Because of those T-shirts, DIY is entirely self-funded and employing artists as well as serving artists in the community.
“[Business people] can’t understand why we would do anything that is nonprofit,” Kent marvels. “[To them] it’s either a business or it’s a nonprofit, and [they wonder] why we would waste our money to help people and not get anything for it.”
But for Kent, it’s not a matter of getting something in return from every person he helps. It’s about having enough income to support fine artists so they can pursue their craft without having to make the investment in all this equipment themselves. It’s about seeing these artists sharing their knowledge and techniques with each other and building a stronger community of local artists in Cincinnati, in effect creating a huge database of knowledge with the studio as its hub. It’s about supporting other local businesses through purchasing supplies. It’s about being able to fund an artist-in-residence program. It’s about him personally being able to work directly with other artists.
Kent also hosts education workshops as well as free demonstrations for organizations like schools and nonprofits that don’t have a lot of funding.
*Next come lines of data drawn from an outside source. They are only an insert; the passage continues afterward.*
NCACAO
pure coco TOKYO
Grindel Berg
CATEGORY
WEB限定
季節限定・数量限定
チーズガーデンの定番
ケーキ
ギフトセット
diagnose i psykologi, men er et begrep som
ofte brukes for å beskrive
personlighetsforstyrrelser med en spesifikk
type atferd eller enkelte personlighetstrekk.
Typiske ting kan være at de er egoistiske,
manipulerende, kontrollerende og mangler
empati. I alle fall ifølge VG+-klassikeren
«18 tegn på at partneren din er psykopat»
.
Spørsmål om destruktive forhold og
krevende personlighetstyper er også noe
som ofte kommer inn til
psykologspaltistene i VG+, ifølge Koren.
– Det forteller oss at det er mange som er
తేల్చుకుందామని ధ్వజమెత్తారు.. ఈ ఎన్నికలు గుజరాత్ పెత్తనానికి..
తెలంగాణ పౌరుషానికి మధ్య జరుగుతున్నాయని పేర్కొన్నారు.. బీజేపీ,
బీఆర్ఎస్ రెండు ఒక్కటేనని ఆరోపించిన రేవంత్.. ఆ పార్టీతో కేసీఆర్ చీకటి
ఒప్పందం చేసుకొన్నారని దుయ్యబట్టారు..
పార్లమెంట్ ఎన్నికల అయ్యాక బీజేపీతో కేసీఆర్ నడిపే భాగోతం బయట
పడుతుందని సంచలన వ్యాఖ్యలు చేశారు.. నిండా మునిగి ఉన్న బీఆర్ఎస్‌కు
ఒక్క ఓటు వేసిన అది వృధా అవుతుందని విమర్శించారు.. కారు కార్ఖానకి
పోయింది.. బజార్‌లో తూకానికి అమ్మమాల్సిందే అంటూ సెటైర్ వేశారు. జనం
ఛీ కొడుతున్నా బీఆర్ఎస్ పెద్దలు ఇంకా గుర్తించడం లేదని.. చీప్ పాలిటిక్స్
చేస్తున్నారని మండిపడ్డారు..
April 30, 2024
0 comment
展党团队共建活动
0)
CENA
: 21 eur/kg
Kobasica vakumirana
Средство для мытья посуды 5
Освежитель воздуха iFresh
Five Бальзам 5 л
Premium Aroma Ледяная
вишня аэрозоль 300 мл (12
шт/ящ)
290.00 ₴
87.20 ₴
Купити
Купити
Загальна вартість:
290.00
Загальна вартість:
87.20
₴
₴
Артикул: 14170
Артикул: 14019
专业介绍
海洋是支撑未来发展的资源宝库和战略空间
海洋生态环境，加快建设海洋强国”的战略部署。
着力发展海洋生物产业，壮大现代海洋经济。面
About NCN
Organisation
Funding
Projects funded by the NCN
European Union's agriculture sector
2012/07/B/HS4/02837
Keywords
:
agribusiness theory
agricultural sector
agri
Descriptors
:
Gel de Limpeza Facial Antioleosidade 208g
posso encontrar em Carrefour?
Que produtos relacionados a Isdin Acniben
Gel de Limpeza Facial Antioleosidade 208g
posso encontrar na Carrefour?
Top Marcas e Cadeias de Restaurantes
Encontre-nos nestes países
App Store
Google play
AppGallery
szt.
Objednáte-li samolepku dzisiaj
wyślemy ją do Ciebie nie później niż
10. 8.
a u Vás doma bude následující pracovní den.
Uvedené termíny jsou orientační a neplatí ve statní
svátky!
DIY also works with several local arts organizations including Contemporary Arts Center, Enjoy the Arts, the Cincinnati Art Museum, and the Art Academy, often in an exchange of good faith.
When DIY first started Kent’s intent was not to get “buried” in the commercial world and to still do community outreach. He explains, “It builds the community, keeps us going, tells people what we’re about and shows them what’s going on. It allows people to get involved with us. We have all these different aspects of what we’re doing. It’s sort of cool to see it take off and know you had something to do with that!”
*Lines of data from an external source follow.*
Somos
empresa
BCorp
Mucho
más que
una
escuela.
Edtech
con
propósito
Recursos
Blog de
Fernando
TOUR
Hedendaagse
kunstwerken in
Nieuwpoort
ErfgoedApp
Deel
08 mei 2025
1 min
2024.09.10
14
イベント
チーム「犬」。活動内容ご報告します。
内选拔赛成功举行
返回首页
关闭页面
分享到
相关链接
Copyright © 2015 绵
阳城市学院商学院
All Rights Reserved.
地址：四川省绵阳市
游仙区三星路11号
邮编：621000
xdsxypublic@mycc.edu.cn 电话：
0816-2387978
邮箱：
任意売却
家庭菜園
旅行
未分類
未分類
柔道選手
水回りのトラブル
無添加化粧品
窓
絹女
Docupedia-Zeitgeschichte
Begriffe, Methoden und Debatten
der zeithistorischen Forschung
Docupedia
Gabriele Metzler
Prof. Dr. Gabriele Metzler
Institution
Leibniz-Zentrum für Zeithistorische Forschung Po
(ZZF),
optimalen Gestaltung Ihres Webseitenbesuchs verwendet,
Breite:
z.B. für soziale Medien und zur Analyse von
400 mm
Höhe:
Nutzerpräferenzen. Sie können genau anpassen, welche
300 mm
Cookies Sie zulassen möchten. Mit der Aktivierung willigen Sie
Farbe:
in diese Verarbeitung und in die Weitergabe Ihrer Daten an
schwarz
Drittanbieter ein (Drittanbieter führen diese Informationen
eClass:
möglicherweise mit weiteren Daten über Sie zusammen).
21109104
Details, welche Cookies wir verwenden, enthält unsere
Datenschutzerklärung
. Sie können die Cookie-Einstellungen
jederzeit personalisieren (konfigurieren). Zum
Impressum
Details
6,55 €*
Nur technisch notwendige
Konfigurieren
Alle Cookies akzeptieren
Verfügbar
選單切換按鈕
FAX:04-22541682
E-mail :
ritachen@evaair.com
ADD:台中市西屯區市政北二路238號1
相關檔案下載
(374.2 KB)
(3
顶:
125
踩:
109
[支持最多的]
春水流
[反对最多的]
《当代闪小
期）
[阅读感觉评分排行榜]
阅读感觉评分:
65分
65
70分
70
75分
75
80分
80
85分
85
People have asked Kent why, since DIY basically functions as a nonprofit, he doesn’t just go ahead and organize as a nonprofit, but he takes pride in being self-reliant and not dependent on outside funding that can just as easily vanish at any time. “At any given moment your funding can get pulled and your whole company is gone just like that. [DIY is completely] independent; we stand on our own feet.”
Even so, all of the money that comes in goes right back into running the business and its programs, and Kent is okay with that. “I’ve got my rent paid. The dogs are fed and we’ve got a place to stay at night.” He feels a sense of satisfaction and almost paternal pride in seeing artists he has worked with putting on shows and selling their work and knowing he played some small little part in it, or even seeing a business hosting a huge event and seeing all of the employees wearing the T-shirts he printed.
“I’ve got two dogs and a great screenprinting studio and I get to work with a lot of artists. I’m connected [to this community] in more ways than I could have imagined. I didn’t realize how much it would [evolve] from where we were in a closet to a great studio space, and it’s all because of people supporting us.”